TO DO. Where the line containing "Identify the location" appears below, begin there and reproduce each line exactly through the last one, omitting pictures.

::: SUPPLIED RECORDS

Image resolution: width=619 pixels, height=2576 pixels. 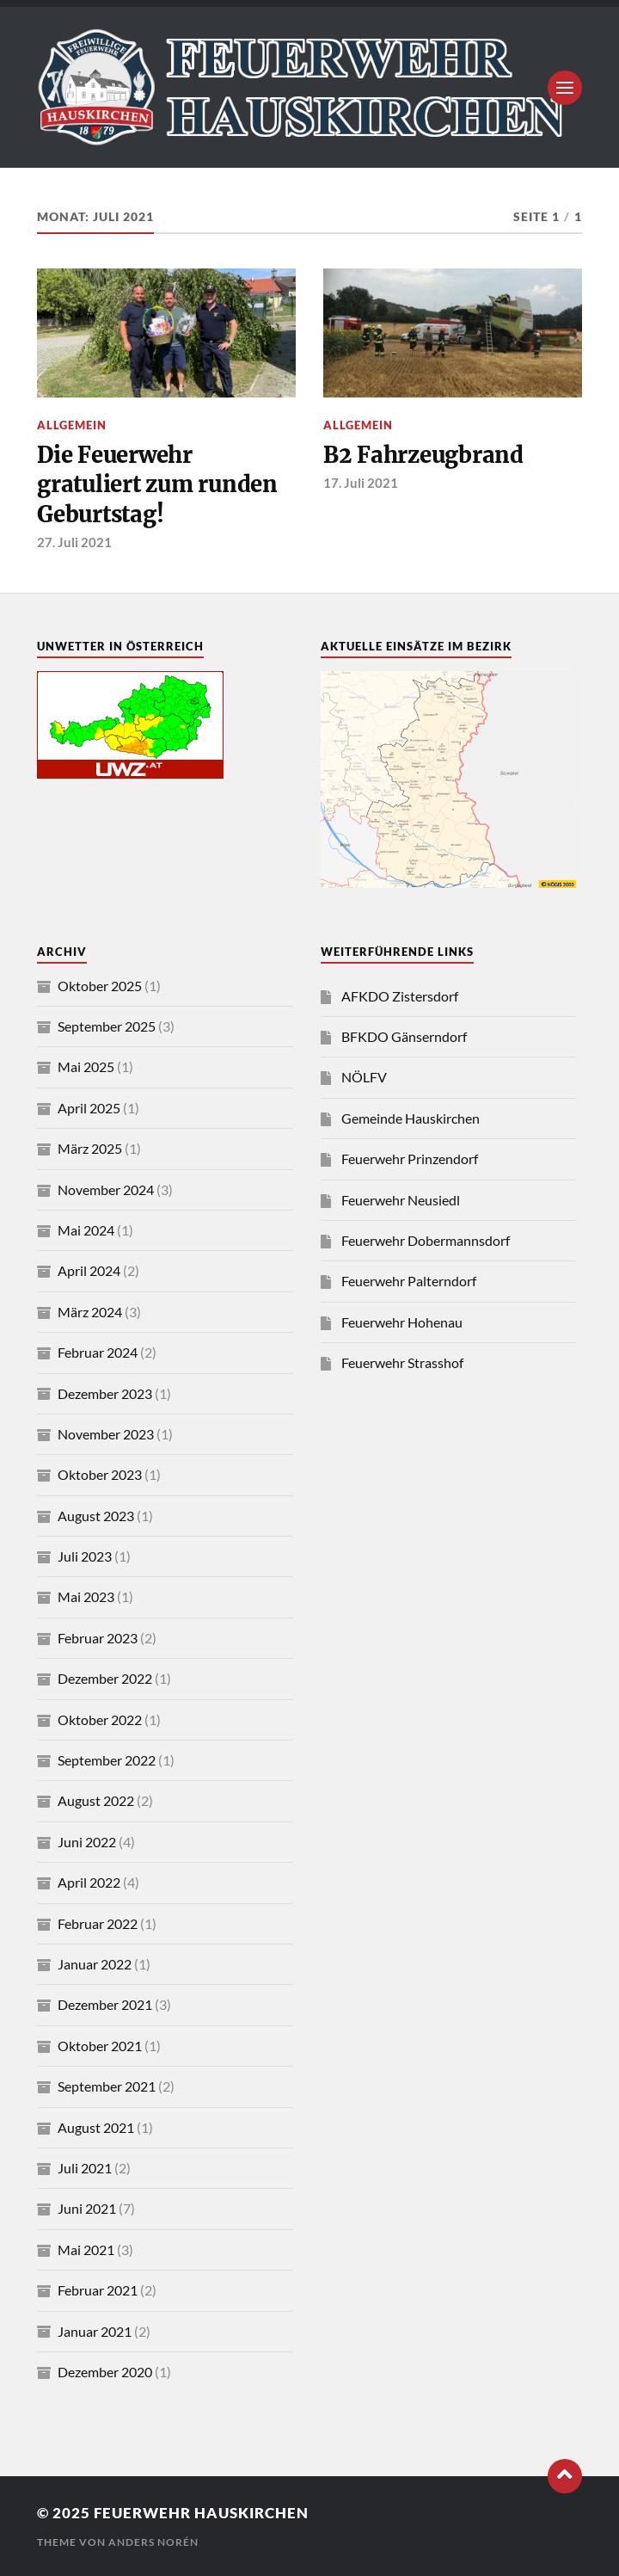 What do you see at coordinates (410, 1118) in the screenshot?
I see `Gemeinde Hauskirchen` at bounding box center [410, 1118].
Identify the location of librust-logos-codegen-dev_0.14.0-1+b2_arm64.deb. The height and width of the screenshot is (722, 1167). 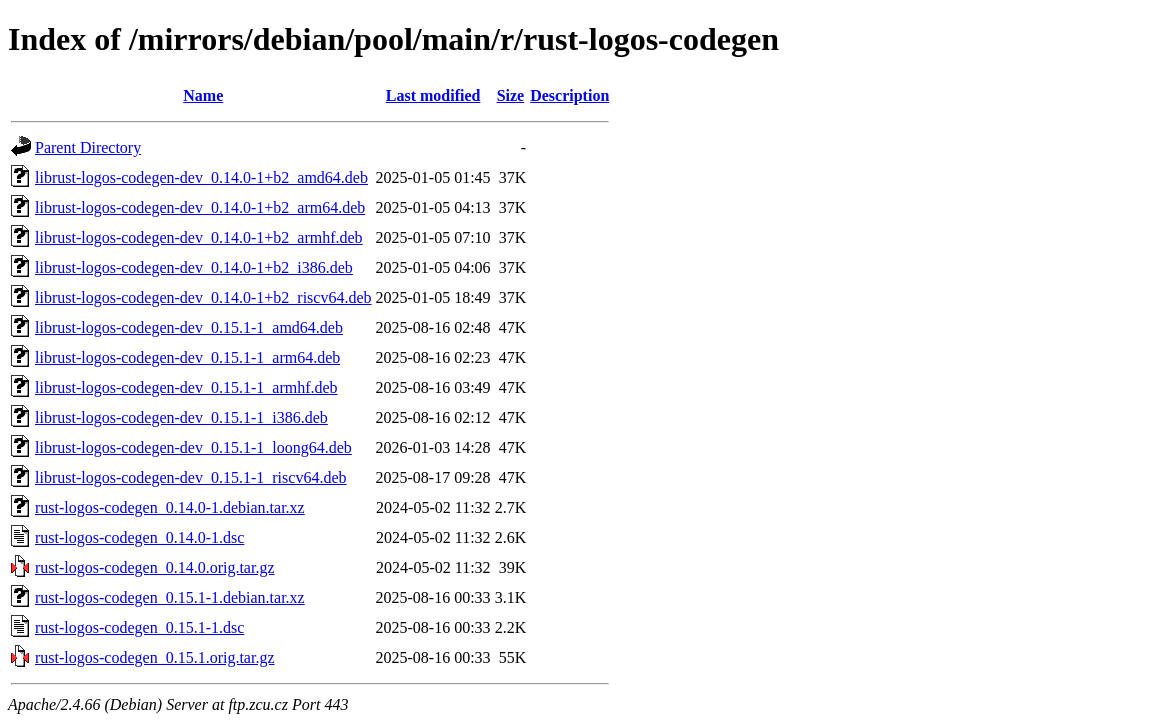
(200, 207).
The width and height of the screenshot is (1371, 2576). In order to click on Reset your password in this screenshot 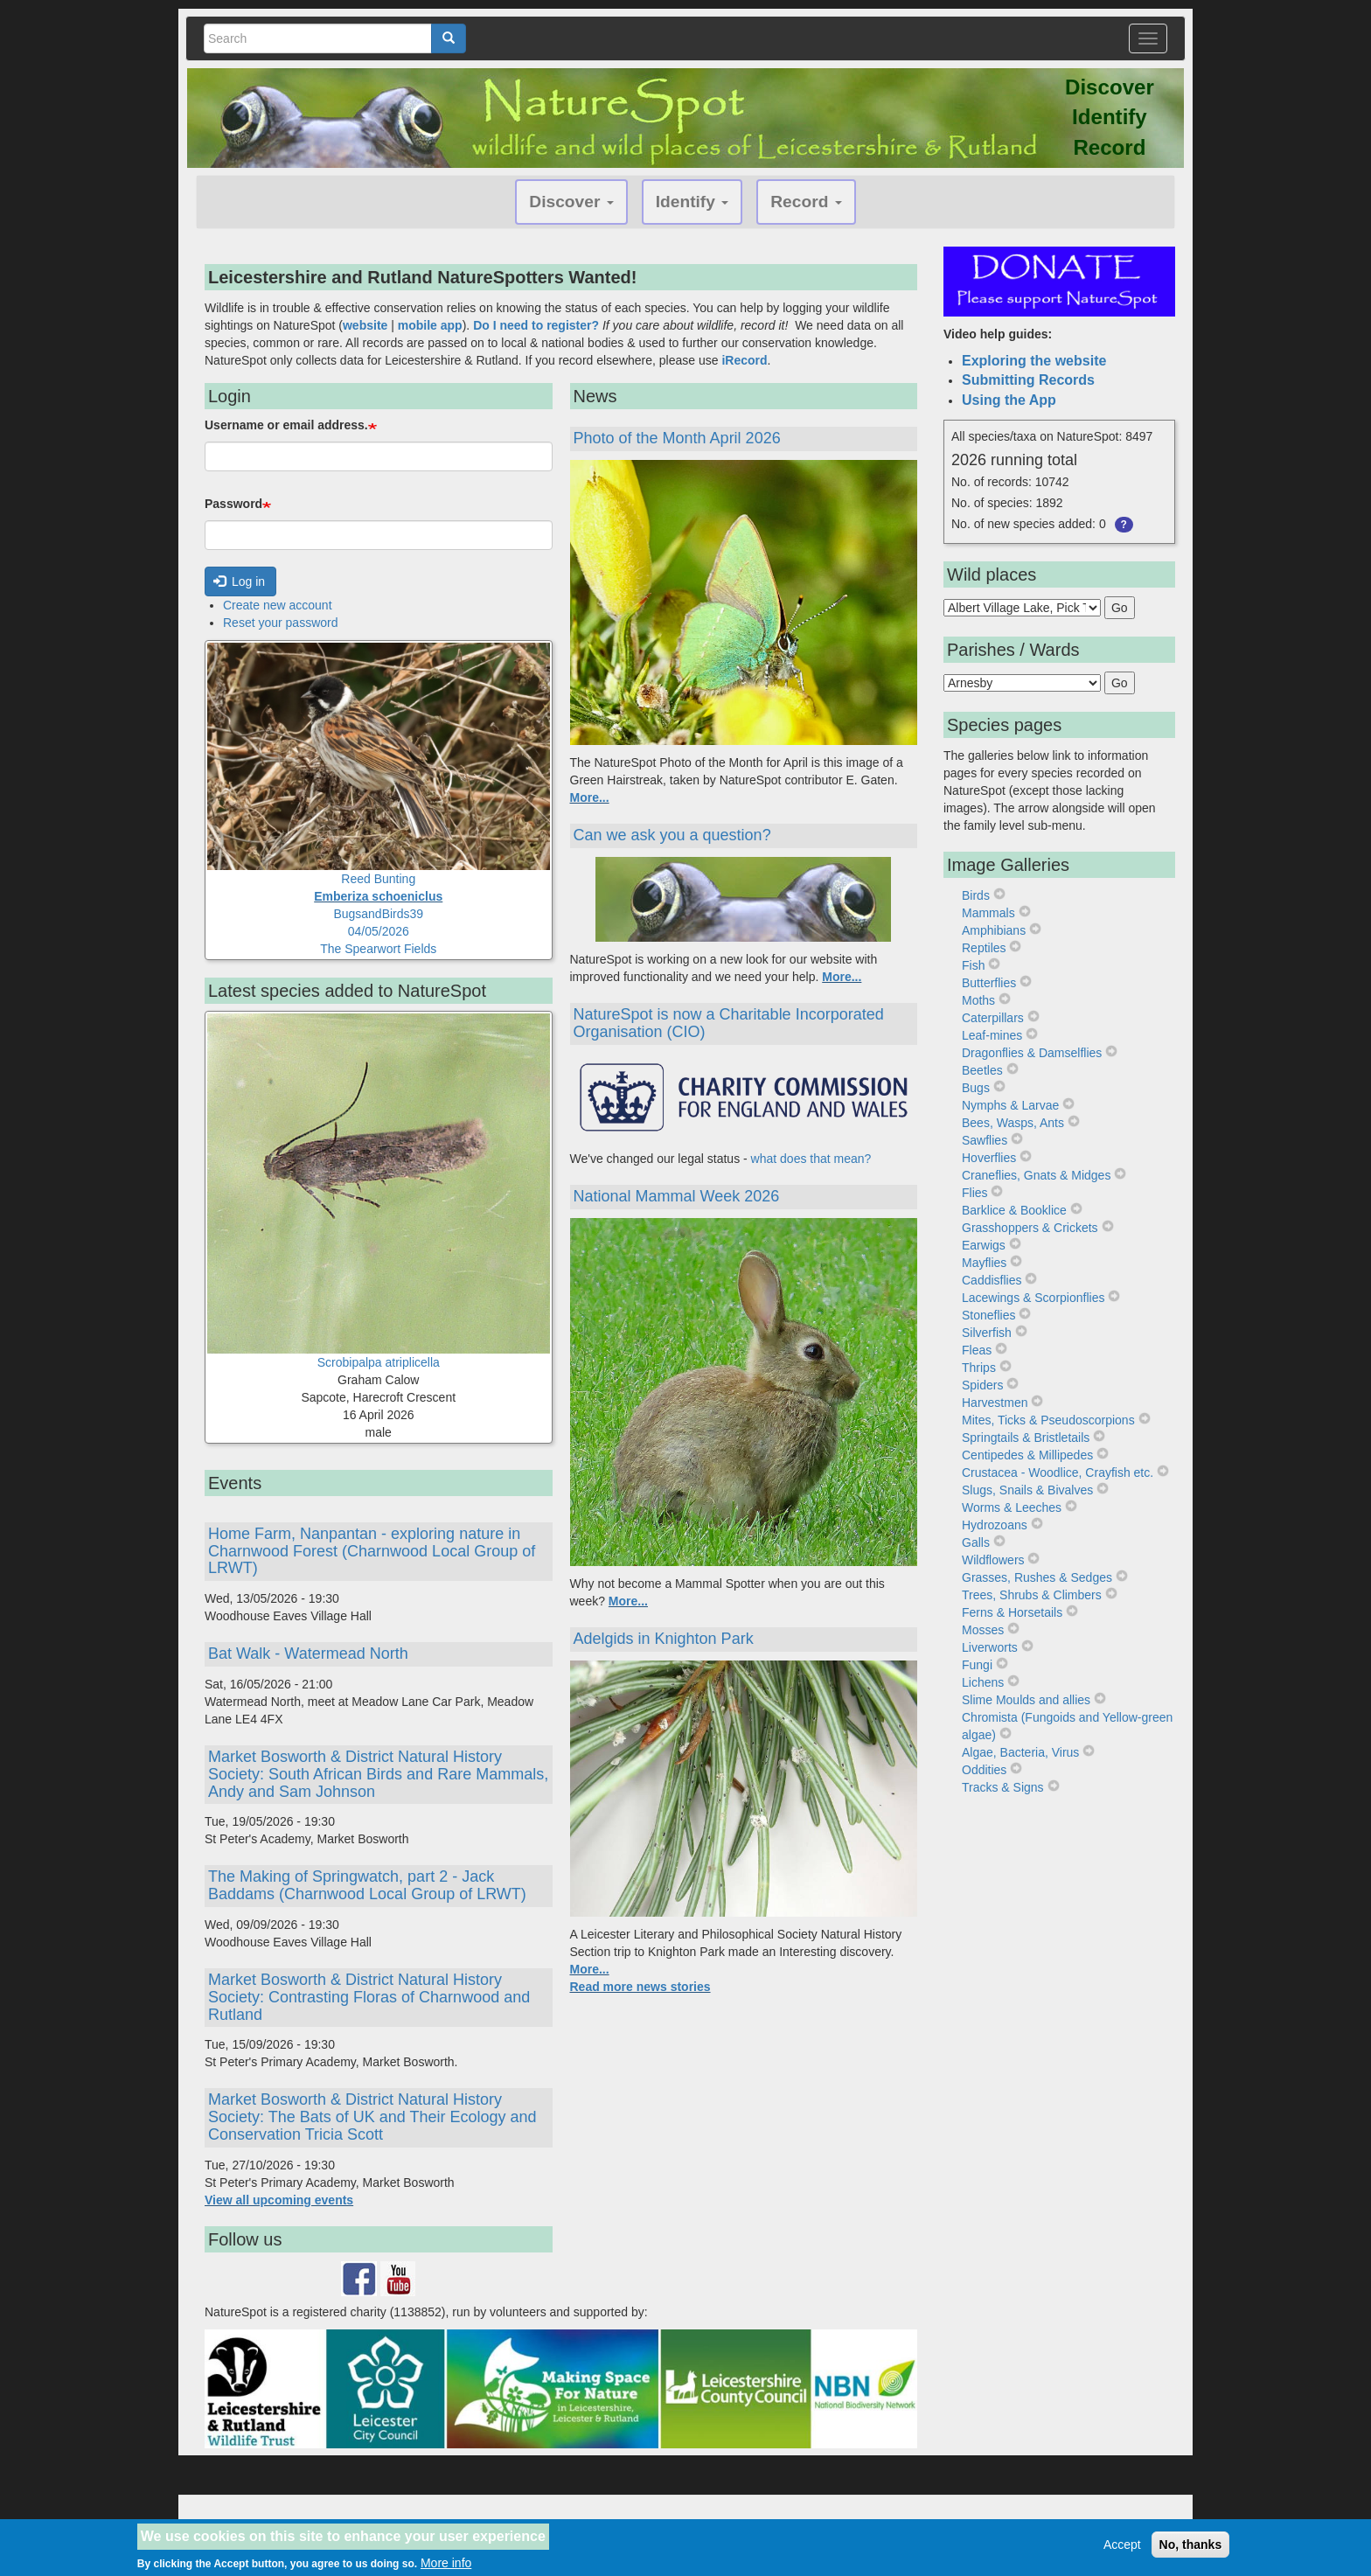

::::::

WRITTEN SOLUTION.
Identify the location of librust-logos-codegen-dev_0.14.0-1+b2_arm64.deb. The height and width of the screenshot is (722, 1167). 
(200, 207).
The width and height of the screenshot is (1371, 2576). In order to click on Reset your password in this screenshot 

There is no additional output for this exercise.